Imagine setting personal bests in every track meet of the season.
For a track and field athlete, that sounds like a dream, but that’s what redshirt sophomore thrower for the Oregon track and field team Maddie Rabing did last indoor season.
Rabing, a human physiology major with a focus on pre-med, set personal bests in all four meets she competed in. She set the third-best throw in program history for the weight throw and sixth best in the shot put. Now, she’s back to throwing outdoors, where the hammer throw takes over from the weight throw.
Rabing took to track and field in middle school, and then she worked with club coaches to polish her throwing in high school. She excelled and won four 6A Oregon state championships in the shot put. Adjusting to the weight throw was a challenge because the hammer and weight throws are not sanctioned events in high school, and therefore she didn’t have a lot of experience with them.
“Last year, it always felt so heavy, and I didn’t know how to get speed behind it,” Rabing said. “I could only think about how heavy it was and try to throw it as hard as I can.”
Rabing’s coach, Erik Whitsitt, has trained her to have better technique as well as strength. He brings high-energy enthusiasm that Rabing loves.
“People joke they can hear him across the track when he’s excited about a throw,” she said.
Whitsitt, Oregon’s throw coach for the past six seasons, believes Rabing is highly coachable, and as she gained more experience in practice, she was able to make small strides, then perform on the big stage. All the time, he said, she stayed calm, cool and collected.
“Maddie’s a pretty even keeled kind of athlete,” Whitsitt said. “She takes the highs in stride and takes her lows in stride. She keeps trucking along.”

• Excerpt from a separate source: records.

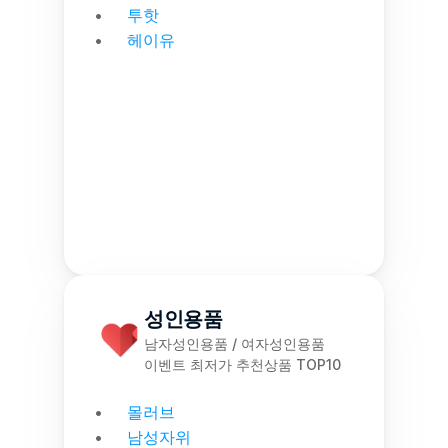
투핫
헤이유
성인용품
남자성인용품 / 여자성인용품
이벤트 최저가 추천상품 TOP10
몰러브
남성자위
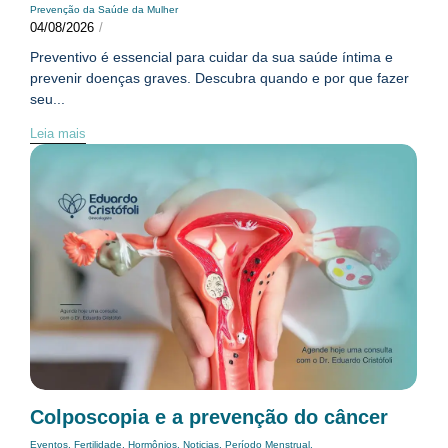
Prevenção da Saúde da Mulher
04/08/2026
/
Preventivo é essencial para cuidar da sua saúde íntima e
prevenir doenças graves. Descubra quando e por que fazer
seu...
Leia mais
Colposcopia e a prevenção do câncer
Eventos
,
Fertilidade
,
Hormônios
,
Noticias
,
Período Menstrual
,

Head coach Robert Johnson said Whitsitt’s technical training has finally started to click for Rabing.
“Erik has once again taken the approach to where they’ve really kind of honed in on her deficiencies and making her a better technician of the event,” Johnson said.
Rabing broke the 60-foot barrier once last season at the Mountain Pacific Sports Federation Championships. At the season opener this year, the University of Washington Preview was a chance to prove it was no fluke. Five of Rabing’s six throws, all over 60 feet, were better than her previous record.
She continued her trend at the Razorback Invitational, the Husky Classic and then finally concluded at the MPSF invite, where she threw 68 feet, 2 1/2 inches — 3 feet farther than her previous best and good for second overall in the weight throw.
“[Getting a PR] every meet was nice,” Rabing said. “I could just focus on that. And if I didn’t win, I couldn’t be upset about it because I did better than I’ve ever done. It kept things positive throughout the season.”
Rabing believes her weight throw is usually a sign of how her hammer throwing season will go. She knows that if she can reach her best consistently in the outdoor season, as she did in indoor, she will be a force to be reckoned with.